At least three questions require immediate attention: first, what resources are needed to generate content and manage a social media group? Second, are there strategies for sharing information and promoting bidirectional engagement in biomedical research that increases participant knowledge and shapes attitudes about the perceived value of clinical and translational research? And finally, how do we capture and study engagement and user-generated content to assess effectiveness of different digital communication modalities in improving health and increasing participation in research?


Our analytic approach was chosen to assist with practical application of our findings. We wanted to understand, in a preliminary fashion, the proportion of people in MN who might be interested in joining the FB group. We could then target certain groups in our outreach efforts who may be more or less interested. Although focusing on a dichotomous outcome with a stronger level of agreement (willing/not willing) with an item is a conservative approach, it seems reasonable that time and resources should be spent on developing a new social media platform for community engagement only if there is an overall reasonable proportion of our sample willing to join.


Virtual communities constitute an emerging but untested approach to engaging communities in translational science.

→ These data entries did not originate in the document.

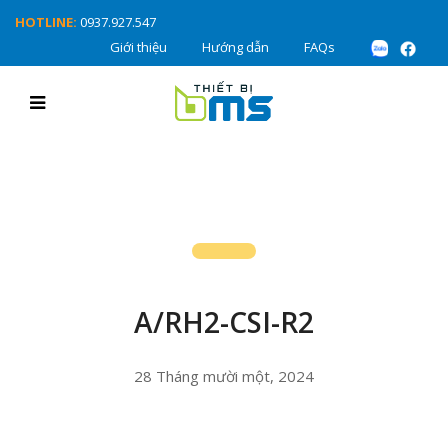
HOTLINE:
0937.927.547
Giới thiệu
Hướng dẫn
FAQs
A/RH2-CSI-R2
28 Tháng mười một, 2024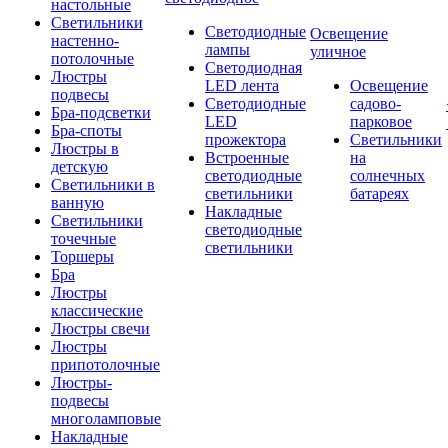
настольные
Светильники
Светодиодные
Освещение
настенно-
лампы
уличное
потолочные
Светодиодная
Люстры
LED лента
Освещение
подвесы
Светодиодные
садово-
Бра-подсветки
LED
парковое
Бра-споты
прожектора
Светильники
Люстры в
Встроенные
на
детскую
светодиодные
солнечных
Светильники в
светильники
батареях
ванную
Накладные
Светильники
светодиодные
точечные
светильники
Торшеры
Бра
Люстры
классические
Люстры свечи
Люстры
припотолочные
Люстры-
подвесы
многоламповые
Накладные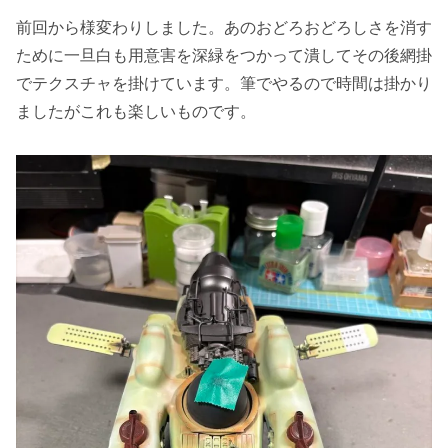
前回から様変わりしました。あのおどろおどろしさを消す
ために一旦白も用意害を深緑をつかって潰してその後網掛
でテクスチャを掛けています。筆でやるので時間は掛かり
ましたがこれも楽しいものです。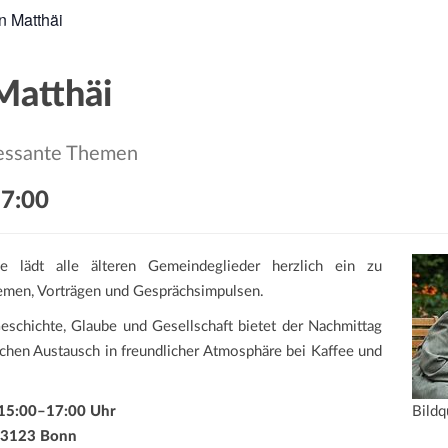
n Matthäi
Matthäi
ressante Themen
7:00
e lädt alle älteren Gemeindeglieder herzlich ein zu
emen, Vorträgen und Gesprächsimpulsen.
eschichte, Glaube und Gesellschaft bietet der Nachmittag
chen Austausch in freundlicher Atmosphäre bei Kaffee und
 15:00–17:00 Uhr
Bildq
 53123 Bonn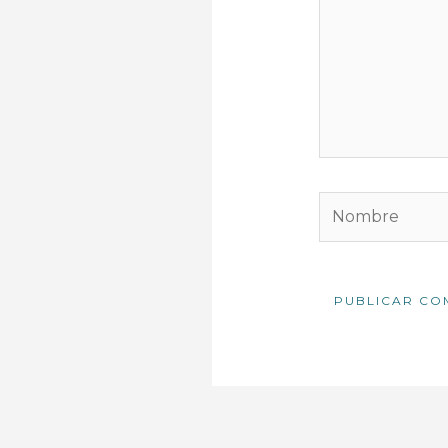
Nombre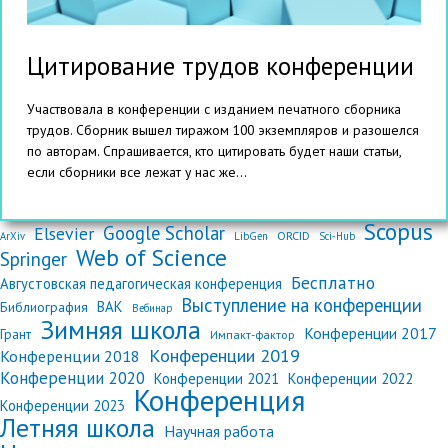
Цитирование трудов конференции
Участвовала в конференции с изданием печатного сборника
трудов. Сборник вышел тиражом 100 экземпляров и разошелся
по авторам. Спрашивается, кто цитировать будет наши статьи,
если сборники все лежат у нас же...
Scopus
Google Scholar
Elsevier
ORCID
ArXiv
LibGen
Sci-Hub
Web of Science
Springer
Бесплатно
Августовская педагогическая конференция
Выступление на конференции
ВАК
Библиография
Вебинар
Зимняя школа
Конференции 2017
Грант
Импакт-фактор
Конференции 2019
Конференции 2018
Конференции 2020
Конференции 2021
Конференции 2022
Конференция
Конференции 2023
Летняя школа
Научная работа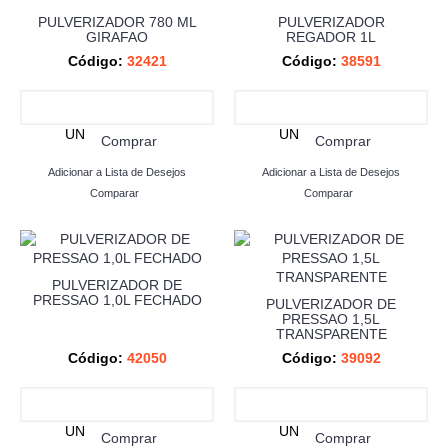
PULVERIZADOR 780 ML
PULVERIZADOR
GIRAFAO
REGADOR 1L
Código:
32421
Código:
38591
UN
UN
Comprar
Comprar
Adicionar a Lista de Desejos
Adicionar a Lista de Desejos
Comparar
Comparar
PULVERIZADOR DE
PRESSAO 1,0L FECHADO
PULVERIZADOR DE
PRESSAO 1,5L
TRANSPARENTE
Código:
42050
Código:
39092
UN
UN
Comprar
Comprar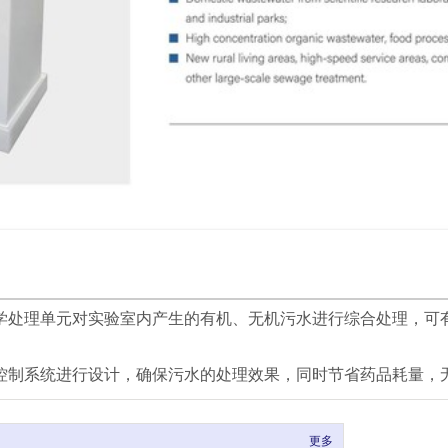
处理单元对实验室内产生的有机、无机污水进行综合处理，可有效
控制系统进行设计，确保污水的处理效果，同时节省药品耗量，
更多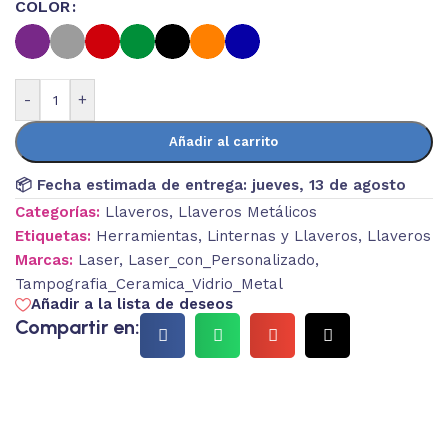
COLOR
-
+
Añadir al carrito
📦 Fecha estimada de entrega:
jueves, 13 de agosto
Categorías:
Llaveros
,
Llaveros Metálicos
Etiquetas:
Herramientas
,
Linternas y Llaveros
,
Llaveros
Marcas:
Laser
,
Laser_con_Personalizado
,
Tampografia_Ceramica_Vidrio_Metal
Añadir a la lista de deseos
Compartir en: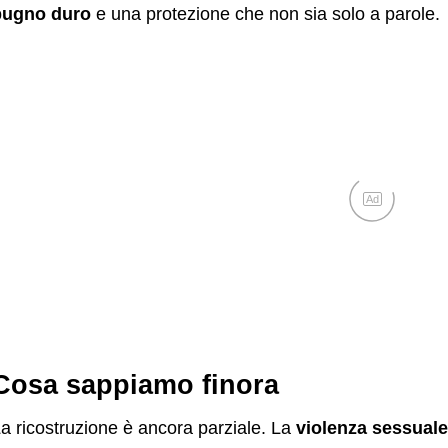
pugno duro
e una protezione che non sia solo a parole.
Ad
Cosa sappiamo finora
a ricostruzione è ancora parziale. La
violenza sessuale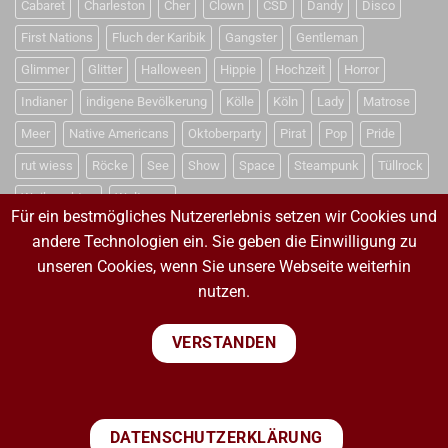
Cabaret
Charleston
Cher
Clown
CSD
Dandy
Disco
First Nations
Fluch der Karibik
Gangster
Gentleman
Glimmer
Glitter
Halloween
Hippie
Hochzeit
Horror
Indianer
indigene Bevölkerung
Kölle
Köln
Lady
Matrose
Meer
Native Americans
Oktoberparty
Pirat
Pop
Pride
rut wiess
Röcke
See
Show
Space
Steampunk
Tüllrock
Weihnachten
Weltraum
Für ein bestmögliches Nutzererlebnis setzen wir Cookies und
andere Technologien ein. Sie geben die Einwilligung zu
unseren Cookies, wenn Sie unsere Webseite weiterhin
VERTRAG WIDERRUFEN
nutzen.
VERTRAG WIDERRUFEN
VERSTANDEN
PayPal
Visa
MasterCard
Sepa
Bank
DATENSCHUTZERKLÄRUNG
Transfer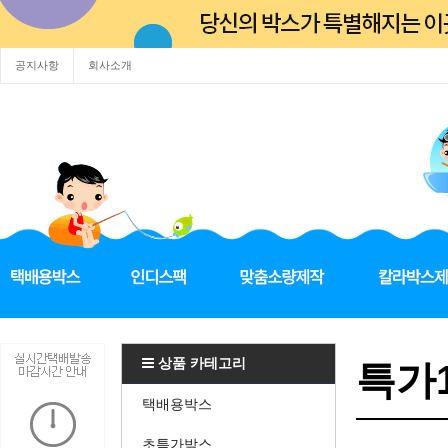
공지사항
회사소개
상품 카테고리
특가1
택배용박스
초특가박스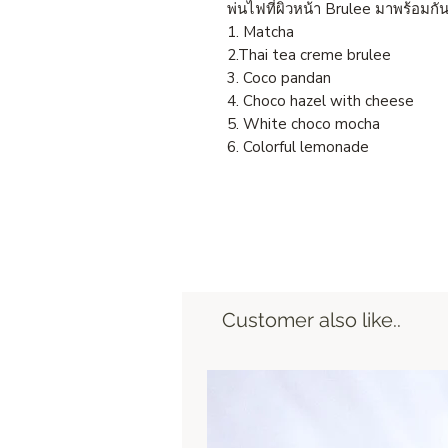
พ่นไฟที่ผิวหน้า Brulee มาพร้อมกัน
1. Matcha
2.Thai tea creme brulee
3. Coco pandan
4. Choco hazel with chees
5. White choco mocha
6. Colorful lemonade
Customer also like..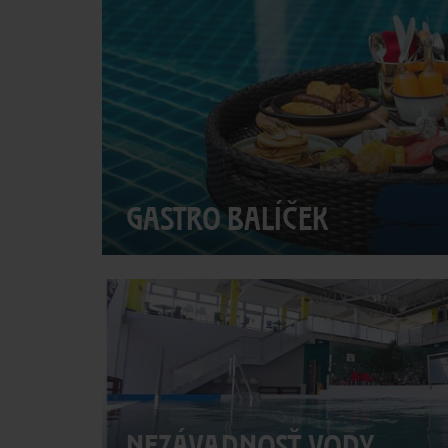
GASTRO BALÍČEK
NEZÁVADNOSŤ VODY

Feedback to guide development of an online community obtained through the Like Follow Share study indicated public concern about the credibility of information, variability of research findings, and a lack of trust regarding research conduct and oversight. However, public willingness to participate in an online community focused on health and research among adult Facebook users in Minnesota suggests that these concerns can be addressed through ongoing social media interaction. Demonstrating that social media can sustain engagement of a virtual community in conversations and active engagement in health and clinical research would constitute a platform worthy of dissemination to other institutions with Clinical and Translational Science Awards.


This project was supported by Grants Number UL1 TR002494 and UL1 TR002377 from the National Center for Advancing Translational Sciences (NCATS). Its contents are solely the responsibility of the authors and do not necessarily represent the official views of the NIH


The authors do not have any disclosures.